Start of Information given

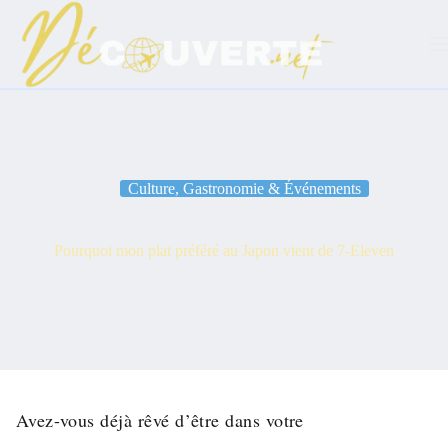
Passer
au
contenu
Culture, Gastronomie & Événements
Pourquoi mon plat préféré au Japon vient de 7-Eleven
Avez-vous déjà rêvé d’être dans votre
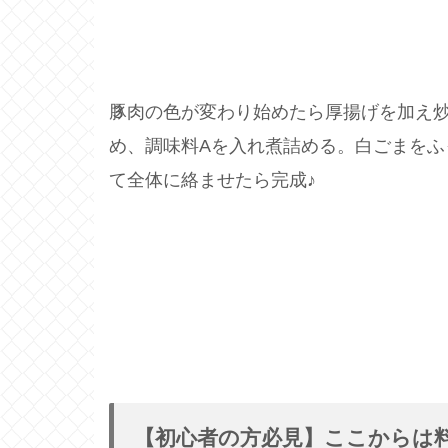
３
豚肉の色が変わり始めたら厚揚げを加え
め、調味料Aを入れ煮詰める。白ごまをふ
て全体に絡ませたら完成♪
【初心者の方必見】ここからは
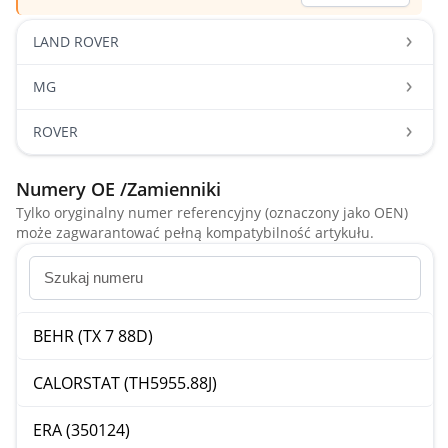
LAND ROVER
MG
ROVER
Numery OE /Zamienniki
Tylko oryginalny numer referencyjny (oznaczony jako OEN)
może zagwarantować pełną kompatybilność artykułu.
BEHR (TX 7 88D)
CALORSTAT (TH5955.88J)
ERA (350124)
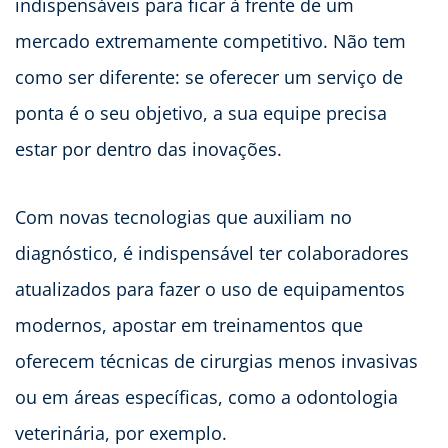
indispensáveis para ficar à frente de um
mercado extremamente competitivo. Não tem
como ser diferente: se oferecer um serviço de
ponta é o seu objetivo, a sua equipe precisa
estar por dentro das inovações.
Com novas tecnologias que auxiliam no
diagnóstico, é indispensável ter colaboradores
atualizados para fazer o uso de equipamentos
modernos, apostar em treinamentos que
oferecem técnicas de cirurgias menos invasivas
ou em áreas específicas, como a odontologia
veterinária, por exemplo.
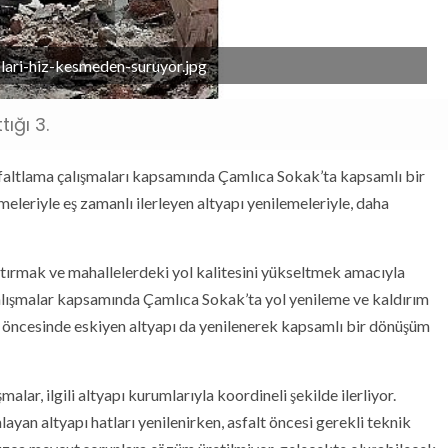
lari-hiz-kesmeden-suruyor.jpg
ığı 3.
 asfaltlama çalışmaları kapsamında Çamlıca Sokak’ta kapsamlı bir
eleriyle eş zamanlı ilerleyen altyapı yenilemeleriyle, daha
rtırmak ve mahallelerdeki yol kalitesini yükseltmek amacıyla
 Çalışmalar kapsamında Çamlıca Sokak’ta yol yenileme ve kaldırım
mi öncesinde eskiyen altyapı da yenilenerek kapsamlı bir dönüşüm
alar, ilgili altyapı kurumlarıyla koordineli şekilde ilerliyor.
n altyapı hatları yenilenirken, asfalt öncesi gerekli teknik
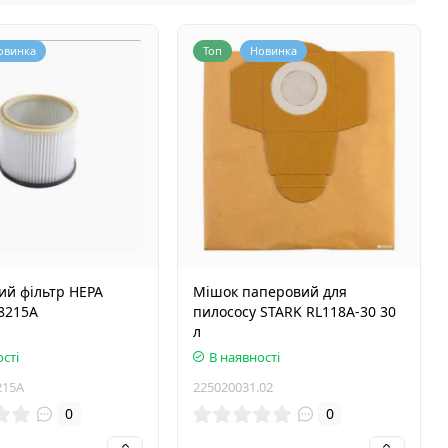
овинка
Топ
Новинка
ий фільтр HEPA
Мішок паперовий для
8215A
пилососу STARK RL118A-30 30
л
сті
В наявності
215A
225020031.02
0
0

End of Information given

→ **The problem**: Transcribe the records verbatim, excluding pictures.

→ **Answer for this exercise**:
Passer
au
contenu
Culture, Gastronomie & Événements
Pourquoi mon plat préféré au Japon vient de 7-Eleven
Avez-vous déjà rêvé d’être dans votre
３
豚肉の色が変わり始めたら厚揚げを加え
め、調味料Aを入れ煮詰める。白ごまをふ
て全体に絡ませたら完成♪
【初心者の方必見】ここからは
LAND ROVER
MG
ROVER
Numery OE /Zamienniki
Tylko oryginalny numer referencyjny (oznaczony jako OEN)
może zagwarantować pełną kompatybilność artykułu.
BEHR (TX 7 88D)
CALORSTAT (TH5955.88J)
ERA (350124)
indispensáveis para ficar à frente de um
mercado extremamente competitivo. Não tem
como ser diferente: se oferecer um serviço de
ponta é o seu objetivo, a sua equipe precisa
estar por dentro das inovações.
Com novas tecnologias que auxiliam no
diagnóstico, é indispensável ter colaboradores
atualizados para fazer o uso de equipamentos
modernos, apostar em treinamentos que
oferecem técnicas de cirurgias menos invasivas
ou em áreas específicas, como a odontologia
veterinária, por exemplo.
lari-hiz-kesmeden-suruyor.jpg
ığı 3.
 asfaltlama çalışmaları kapsamında Çamlıca Sokak’ta kapsamlı bir
eleriyle eş zamanlı ilerleyen altyapı yenilemeleriyle, daha
rtırmak ve mahallelerdeki yol kalitesini yükseltmek amacıyla
 Çalışmalar kapsamında Çamlıca Sokak’ta yol yenileme ve kaldırım
mi öncesinde eskiyen altyapı da yenilenerek kapsamlı bir dönüşüm
alar, ilgili altyapı kurumlarıyla koordineli şekilde ilerliyor.
n altyapı hatları yenilenirken, asfalt öncesi gerekli teknik
овинка
Топ
Новинка
ий фільтр HEPA
Мішок паперовий для
8215A
пилососу STARK RL118A-30 30
л
сті
В наявності
215A
225020031.02
0
0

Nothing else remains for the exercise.